Based on the tutorial https://learn.responsibly.ai/word-embedding and its notebook.
Powered by responsibly
- Toolkit for auditing and mitigating bias of machine learning systems.
This is a shortened version of the original tutorial. For more extensive context, references and explanations, refer to https://learn.responsibly.ai/.
Aiming for simplicity in the explanation, the concept of gender is oversimplified, treated as binary. Nevertheless, gender is a complex social construct. This should kept in mind when we go back from a learning context to the real-world.
In this 45 minute tutorial, we will explore bias in word embeddings - a widespread building block of many machine learning models that work with human languages.
A word embedding is an n-dimensional space where words are represented as vectors. In such space, words with similar behavior in text are close to each other. Following the distributional hypothesis (Harris 1954), behavior in text is often used as a proxy for the meaning of words.
The dimensions in this particular space have been found by a neural network, processing huge amounts of raw text data, such as news, wikipedia articles, reddit posts, tweets, etc. However, the resulting space is not intepretable at human level, since the resulting dimensions display no meaning that can be understood using common knowledge or common sense.
Nevertheles, word embeddings have an easy-to-explain geometrical representation that allows an intuitive understanding of this building block and its potential biases.

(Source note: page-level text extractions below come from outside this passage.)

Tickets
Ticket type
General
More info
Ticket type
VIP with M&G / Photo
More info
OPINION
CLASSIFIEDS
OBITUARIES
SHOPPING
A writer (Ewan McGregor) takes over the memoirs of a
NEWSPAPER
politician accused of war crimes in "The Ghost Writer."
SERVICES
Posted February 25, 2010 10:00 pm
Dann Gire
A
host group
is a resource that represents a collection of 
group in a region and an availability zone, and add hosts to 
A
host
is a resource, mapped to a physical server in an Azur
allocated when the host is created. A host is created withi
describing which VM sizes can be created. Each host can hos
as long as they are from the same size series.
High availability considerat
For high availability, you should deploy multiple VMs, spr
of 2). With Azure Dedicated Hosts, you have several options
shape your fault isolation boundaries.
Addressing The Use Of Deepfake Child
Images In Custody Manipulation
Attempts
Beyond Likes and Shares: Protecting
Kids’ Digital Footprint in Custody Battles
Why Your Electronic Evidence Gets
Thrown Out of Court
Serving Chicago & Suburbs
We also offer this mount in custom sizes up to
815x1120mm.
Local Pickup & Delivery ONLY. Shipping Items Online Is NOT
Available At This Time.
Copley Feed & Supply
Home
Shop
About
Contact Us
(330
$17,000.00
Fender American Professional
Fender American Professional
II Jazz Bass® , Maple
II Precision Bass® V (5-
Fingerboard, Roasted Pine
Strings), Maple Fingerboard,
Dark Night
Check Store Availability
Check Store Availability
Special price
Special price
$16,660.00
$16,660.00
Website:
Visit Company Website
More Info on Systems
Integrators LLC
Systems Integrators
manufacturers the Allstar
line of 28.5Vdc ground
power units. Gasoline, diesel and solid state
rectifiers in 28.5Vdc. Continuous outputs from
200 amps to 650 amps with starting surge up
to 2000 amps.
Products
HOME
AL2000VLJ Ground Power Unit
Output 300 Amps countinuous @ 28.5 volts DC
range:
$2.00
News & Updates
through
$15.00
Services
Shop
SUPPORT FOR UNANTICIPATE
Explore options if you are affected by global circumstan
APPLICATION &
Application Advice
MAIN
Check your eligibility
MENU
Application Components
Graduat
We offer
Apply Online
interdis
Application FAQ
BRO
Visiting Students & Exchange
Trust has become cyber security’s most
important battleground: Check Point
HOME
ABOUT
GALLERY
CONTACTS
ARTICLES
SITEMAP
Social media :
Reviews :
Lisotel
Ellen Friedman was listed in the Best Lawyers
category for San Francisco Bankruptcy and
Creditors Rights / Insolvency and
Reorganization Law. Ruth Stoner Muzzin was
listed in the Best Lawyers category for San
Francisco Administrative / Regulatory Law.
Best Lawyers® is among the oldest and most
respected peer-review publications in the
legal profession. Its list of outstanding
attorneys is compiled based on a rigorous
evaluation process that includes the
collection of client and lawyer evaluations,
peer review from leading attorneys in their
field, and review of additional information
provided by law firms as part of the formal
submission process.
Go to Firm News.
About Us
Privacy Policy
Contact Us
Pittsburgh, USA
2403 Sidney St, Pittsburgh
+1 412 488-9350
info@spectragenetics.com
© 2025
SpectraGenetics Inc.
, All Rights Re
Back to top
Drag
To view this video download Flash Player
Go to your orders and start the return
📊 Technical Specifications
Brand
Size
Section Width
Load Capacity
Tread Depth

Bias can affect any aspect of human judgement. To illustrate the phenomenon and how to address it in word embeddings, we focus on gender bias. We use an oversimplified representation of gender, considering only binary gender. This simplification is aimed to improve understanding of the techniques, and needs to be specifically worked out for actual deployment in applications.
-
Define: We have decided that we wish to work on gender bias, but gender bias is a very complex phenomena. First of all, we will narrow down our definition to be able to apply the available techniques. We will be working specifically on gender bias with respect to occupations.
-
Diagnose: Determine whether our embedding model has observable bias according to our definition based on occupations.
-
Mitigate: Once we've observed some bias in our embedding, we will apply some techniques to reduce the effect of bias in the embedding.
In order to do that, we use the techniques developed by Bolukbasi et all (2016). They consist in:
-
Identifying the gender sub-space within the embedding space: we will be characterizing a direction, or in a more general sense a sub-space, in which we can distinguish the components of the gender bias.
-
In order to mitigate the bias but also be able to mantain the desirable and useful characteristics of the embedding, there are 2 techniques that the authors presents and are available in
responsibly
:
2.1. Neutralize: given a set of words that should be unbiased, in our case professions that should be gender neutral, this technique ensures that these words are in the middle of the previously identified subspace.
2.2 Equalize: this technique works on words that should be neutral regarding to sets of words that represent a concept in different gender directions, for example {grandmother, grandfather}. After the equalization, the words that we consider should be neutral regarding gender (or the particular bias) will be equidistant to all the words of the set.
In this short version we will only be working on neutralization.
In all these techniques we refer to sets of words that are relevant to our bias analysis. These sets of words are a key component in all of the techniques we will be working on this workshop, and should be carefully elaborated for each particular use case.
We encourage you to work beyond the gender example and try to model forms of bias that are relevant for your community. Try to formalize them as binary concepts and find words that should be gender neutral!